The U.S. advertising market climbed 3.7 percent in 2017, reports advertising intelligence firm Standard Media Index. The company reports that digital led the growth, up 11.9 percent year over year, while cable and broadcast television dropped 2.4 percent and 3.9 percent, respectively. Standard Media Index has also released data on performance in December and fourth quarter 2017.

“Heading into 2018, ad spend in national television is trending positively while digital’s growth continues to slow,” says Standard Media Index CEO James Fennessy.  “National television declined in 2017, but that is almost entirely due to the Olympics in 2016. We see national brand advertisers paying really high CPMs for quality drama and sports programming, despite falling audiences. This speaks to the power of TV to reach audiences with their brand message via a full screen experience with no fraud.”

A number of downturns in 2017 can be attributed to 2016’s Olympics-fueled performances. NBC declined 15.5 percent in 2017. Excluding the Olympics, NBC would have been up four percent for the year, and the overall national TV market would only have declined one percent. Similarly, across all platforms, sports programming declined 12 percent. Excluding the Olympics, sports declined 1.3 percent year over year.

With the exception of Twitter (-11.8 percent), all the major social network sites delivered growth in 2017. Facebook—including Instagram—posted 40.5 percent growth in U.S. ad revenue, and Snapchat closed the year at 51 percent growth after tremendous growth in the first two quarters of the year and a marked deceleration in Q3 and Q4.

Looking at advertiser categories across national TV, the auto industry (-13 percent), prescription pharmaceuticals (+ eight percent), and food, produce and dairy (- four percent) had the largest spend in 2017.  The travel industry (+16 percent) and non-alcoholic beverages (+10 percent) led the market growth year-over-year.  Meanwhile, the top declines were from entertainment (-16 percent), autos (-13 percent) and telecom (-12 percent).

In December 2017, the total advertising market was flat. Digital rose six percent in the month compared to December 2016.  Social media and digital content sites saw the largest increases at 23 percent and 12 percent, respectively. Additionally, December saw a 16 percent increase in out-of-home (OOH) with a decline of nine percent in radio.
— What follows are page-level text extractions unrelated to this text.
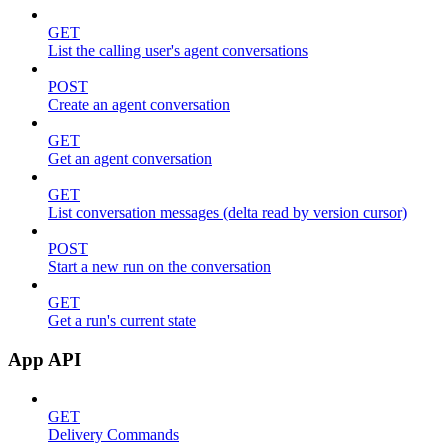
GET
List the calling user's agent conversations
POST
Create an agent conversation
GET
Get an agent conversation
GET
List conversation messages (delta read by version cursor)
POST
Start a new run on the conversation
GET
Get a run's current state
App API
GET
Delivery Commands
National Television ad spending rose 1.1 percent year-over-year in December 2017 with a 1.9 percent increase in cable and 0.1 percent increase in broadcast.  

Throughout the fourth quarter, the overall ad market continued its positive trend, rising 4.4 percent compared to fourth quarter 2016. National television fell 0.1 percent with a 0.4 percent decrease in cable and a 0.5 percent increase from broadcast. In fourth quarter, digital and OOH carried the overall market, each with a 10 percent increase year over year. Radio was up one percent.  Digital, search, content and social all saw double-digit growth. TV network digital was close behind at nine percent growth for the fourth quarter compared to 2016. Ad spend on internet radio continued to grow, with a five percent increase in fourth quarter 2017 versus fourth quarter 2016.